(Description of the task) Work out how many lines below contain "sont". Provide only the figure.

(Information)
##########

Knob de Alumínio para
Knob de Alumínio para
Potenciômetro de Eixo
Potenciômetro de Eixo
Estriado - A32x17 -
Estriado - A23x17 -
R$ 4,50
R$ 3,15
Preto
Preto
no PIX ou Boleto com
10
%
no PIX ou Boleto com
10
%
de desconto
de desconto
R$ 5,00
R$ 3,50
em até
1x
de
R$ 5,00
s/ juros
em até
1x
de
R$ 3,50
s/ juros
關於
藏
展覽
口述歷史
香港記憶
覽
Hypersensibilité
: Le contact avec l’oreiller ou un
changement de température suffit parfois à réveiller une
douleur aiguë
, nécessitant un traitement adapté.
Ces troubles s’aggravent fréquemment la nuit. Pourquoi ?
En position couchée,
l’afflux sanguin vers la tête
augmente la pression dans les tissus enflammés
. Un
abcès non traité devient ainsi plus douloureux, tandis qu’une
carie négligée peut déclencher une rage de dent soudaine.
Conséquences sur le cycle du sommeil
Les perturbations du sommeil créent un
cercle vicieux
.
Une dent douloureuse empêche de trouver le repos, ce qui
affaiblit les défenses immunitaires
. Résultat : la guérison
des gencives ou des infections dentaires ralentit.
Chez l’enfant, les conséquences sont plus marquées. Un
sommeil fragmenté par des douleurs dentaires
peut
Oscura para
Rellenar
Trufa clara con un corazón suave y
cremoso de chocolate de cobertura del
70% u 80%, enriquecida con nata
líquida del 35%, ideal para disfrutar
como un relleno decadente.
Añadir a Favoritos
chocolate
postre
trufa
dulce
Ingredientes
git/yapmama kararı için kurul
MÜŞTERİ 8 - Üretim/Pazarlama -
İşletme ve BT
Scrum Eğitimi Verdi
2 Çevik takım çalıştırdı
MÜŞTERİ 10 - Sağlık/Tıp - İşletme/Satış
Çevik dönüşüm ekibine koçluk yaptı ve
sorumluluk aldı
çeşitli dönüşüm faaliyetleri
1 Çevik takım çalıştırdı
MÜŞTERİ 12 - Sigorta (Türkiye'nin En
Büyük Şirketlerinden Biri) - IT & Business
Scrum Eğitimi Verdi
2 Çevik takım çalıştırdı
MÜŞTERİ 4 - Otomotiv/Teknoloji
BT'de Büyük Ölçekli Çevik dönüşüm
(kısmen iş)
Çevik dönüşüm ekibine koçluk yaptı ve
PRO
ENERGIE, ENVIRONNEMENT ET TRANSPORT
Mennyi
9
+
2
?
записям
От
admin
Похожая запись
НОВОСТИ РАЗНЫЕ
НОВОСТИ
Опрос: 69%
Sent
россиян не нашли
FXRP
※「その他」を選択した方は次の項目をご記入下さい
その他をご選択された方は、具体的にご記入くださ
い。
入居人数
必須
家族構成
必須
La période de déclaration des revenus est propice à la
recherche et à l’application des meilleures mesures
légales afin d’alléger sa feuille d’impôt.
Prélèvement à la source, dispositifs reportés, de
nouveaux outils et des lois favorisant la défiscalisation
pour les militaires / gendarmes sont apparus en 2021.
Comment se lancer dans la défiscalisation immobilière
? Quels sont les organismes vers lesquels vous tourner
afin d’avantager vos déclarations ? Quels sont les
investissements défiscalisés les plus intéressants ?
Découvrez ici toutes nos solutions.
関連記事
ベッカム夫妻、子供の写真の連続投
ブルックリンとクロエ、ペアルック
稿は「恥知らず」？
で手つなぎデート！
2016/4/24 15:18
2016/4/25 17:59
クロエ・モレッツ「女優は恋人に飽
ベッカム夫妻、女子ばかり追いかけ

##########

(Worked solution) 4